Juana Muller e il circolo delle scultrici

Un circolo nato attorno ad un luogo speciale, Parigi roteando intorno a una grande artista di origini cilene, Juana Muller.

Otto donne per la precisione, un giorno arrivarono a Parigi. Tutte nate lontano dalle capitale francese, in Russia, in America latina, in Bulgaria e in Germania.
Helen Phillips, Alicia Penalba, Juana Muller, Marta Colvin, Véra Pagava, Elvire Jan e Charlotte Henschel, Irène Zack. Tutte condividevano un sogno: diventare artiste.

Abitate dall’imperiosa necessità di creare, nessuna di loro avrebbe mai potuto immaginare una esistenza diversa da quella che dettava la loro vocazione.

Alcune amavano scolpire masse di pietra, altre modellare il gesso, altre sapevano far sorgere dall’argilla figure inedite, altre impastare colori e produrre nuove tinte. Tutte esprimevano il loro essere più profondo. Avevano scelto una via difficile, ben lontana dai sentieri tradizionali, con coraggio e determinazione. Fortunatamente, le loro famiglie, liberali e ben educate non contrariarono la loro determinazione.

Tutte e otto furono sedotte da Parigi e il destino volle che vi si trasferissero tra il 1920 e il 1950, ognuna con la propria storia differente…

La non figurazione s’impose un po’ per volta a questa giovane generazione come mezzo per rinnovare l’arte.  La battaglia fu rude e le polemiche che contrapposero i sostenitori del figurativismo a quelli che esaltavano l’astrazione.  Le nostre otto artiste participarono a questi sommovimenti creativi ciascuna col proprio ritmo e ciascuna secondo il proprio carattere.

La scultura primordiale di Juana Muller, allieva di Brancusi, cercava nella massa la silhoutte primordiale, delle creature primitive ma anche nel senso più esoterico della costituzione essenziale della materia e in effetti,  all’epoca, esisteva anche il celebre Gruppo Témoignage che incoraggiava l’alleanza de l’arte moderna con una nuova aura di spiritualità rinconquistata sul terreno del materialismo moderno e invocante una revalorizzazione delle virtù dell’artigianato tradizionale, ultimo bastione del quotidiano disumanizzato e meccanico e sottoposto all’Occupazione.
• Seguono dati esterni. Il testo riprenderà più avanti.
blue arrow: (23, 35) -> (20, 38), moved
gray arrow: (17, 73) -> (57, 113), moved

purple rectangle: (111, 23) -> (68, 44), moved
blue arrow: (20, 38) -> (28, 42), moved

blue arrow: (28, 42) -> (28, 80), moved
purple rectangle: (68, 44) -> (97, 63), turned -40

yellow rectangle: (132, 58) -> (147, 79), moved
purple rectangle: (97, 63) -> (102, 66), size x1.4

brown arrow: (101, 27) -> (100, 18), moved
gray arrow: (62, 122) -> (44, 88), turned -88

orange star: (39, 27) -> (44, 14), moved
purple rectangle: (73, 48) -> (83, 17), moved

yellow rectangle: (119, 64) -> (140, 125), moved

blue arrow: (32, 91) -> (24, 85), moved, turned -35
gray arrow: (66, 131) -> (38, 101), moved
Proprio nel 1937, poco prima della grande Esposizione universale, Juana Muller divenne discepola stimata di Zadkine e solo recentemente le sue opere sono riscoperte per il respiro dei materiali – pietra e legno -, come per il disegno di corpi massivi, elementari, investiti, ironici, fermi sui loro basamenti.
Seppe realizzare il proprio linguaggio pregnante fedele all’idea fondamentale dell’unità dello spirito e della materia e al principio pilastro del carattere vivente della materia. Le sue opere dischiudono la metamorfosi e la capacità di trasformazione insita nella scultura stessa, effervescente e rigenerativa.